Pattern 5 — "TVPs for large IN lists (pre-EF 10)"

  • Intent: efficient batch lookups.

Pros & cons / trade-offs

Approach Pros Cons
EF Core Tracking, migrations, model Heavier than raw
Dapper Fast; minimal No tracking, no migrations
FromSqlInterpolated Mix raw + EF Some translation limits
Stored procs DBA-friendly Logic outside source

When to use / when to avoid

  • Use EF Core as default.
  • Use Dapper for reports, hot reads, complex SQL.
  • Use FromSqlInterpolated when you want raw SQL + EF tracking.
  • Avoid string concatenation for SQL — always parameterize.
  • Avoid Dapper everywhere — you lose EF's developer ergonomics.

Interview Q&A

Q1. When use Dapper over EF Core? For reports, complex SQL, hot read paths, stored procs. EF for typical CRUD with tracking.

Q2. What's FromSqlInterpolated? EF method that parameterizes interpolated SQL: $"... WHERE Id = {id}" becomes WHERE Id = @p0. Returns tracked entities.

Q3. Why not FromSqlRaw($"...{x}")? Bare interpolation = SQL injection. Raw doesn't parameterize.

Q4. What's a TVP? SQL Server table-valued parameter. Pass a DataTable as a single parameter representing a list. Better than million-element IN clauses.

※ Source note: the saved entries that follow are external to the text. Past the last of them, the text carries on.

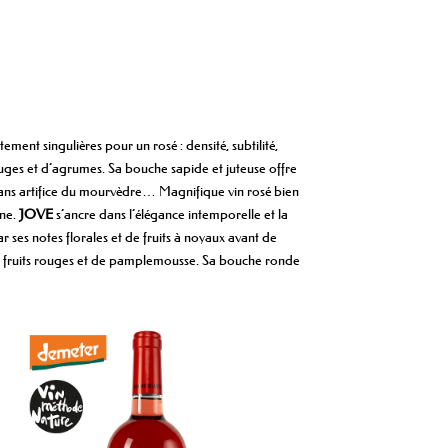
ement singulières pour un rosé : densité, subtilité,
rouges et d’agrumes. Sa bouche sapide et juteuse offre
 sans artifice du mourvèdre… Magnifique vin rosé bien
gne.
JOVE
s’ancre dans l’élégance intemporelle et la
 ses notes florales et de fruits à noyaux avant de
, de fruits rouges et de pamplemousse. Sa bouche ronde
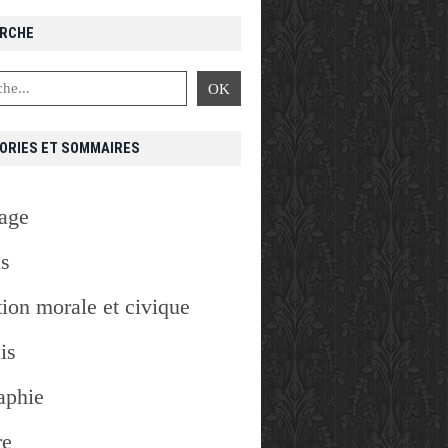
RCHE
NI
,
SCOTLAND
,
UNION JACK
,
WALES
ORIES ET SOMMAIRES
age
is
ion morale et civique
is
aphie
re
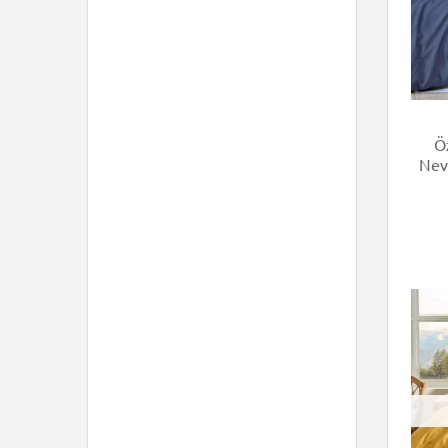
Öz
Nev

Q5. How does Dapper handle splits in JOINs? splitOn: "Id" tells Dapper where one entity ends and the next begins in the result set. Maps each segment to a different type.

Q6. Why is Dapper faster than EF for the same query? No LINQ translation, no change tracking, smaller object graph (just POCOs). For reads, the difference is real.

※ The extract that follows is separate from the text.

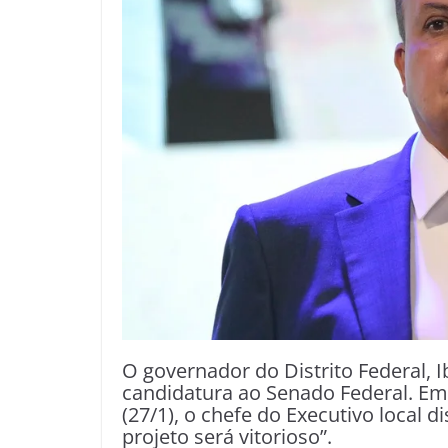
O governador do Distrito Federal, 
candidatura ao Senado Federal. Em
(27/1), o chefe do Executivo local d
projeto será vitorioso”.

Q7. Can you mix Dapper and EF in one transaction? Yes — share IDbConnection and IDbTransaction. EF's db.Database.GetDbConnection() and BeginTransaction participate.

Q8. How does Dapper deal with multiple result sets? QueryMultipleAsync returns a reader; call ReadAsync<T>() once per result set.

Q9. What's ExecuteSqlRaw? EF method to run a non-query SQL command (UPDATE/DELETE/exec). For complex SQL not expressible in LINQ.

Q10. How do you handle nullable parameters in Dapper? new { Id = id ?? (object?)DBNull.Value }. Or use DynamicParameters with explicit nullability.


Gotchas / common mistakes

  • ⚠️ String concat in SQL — injection.
  • ⚠️ FromSqlRaw with interpolation — looks safe but isn't.
  • ⚠️ Connection leak — forgetting to dispose.
  • ⚠️ Dapper for everything — lose EF's mutation tracking.
  • ⚠️ TVP type mismatch — must match the user-defined SQL type definition.
  • ⚠️ Mixing query and stored proc parameter modes — easy to mix up.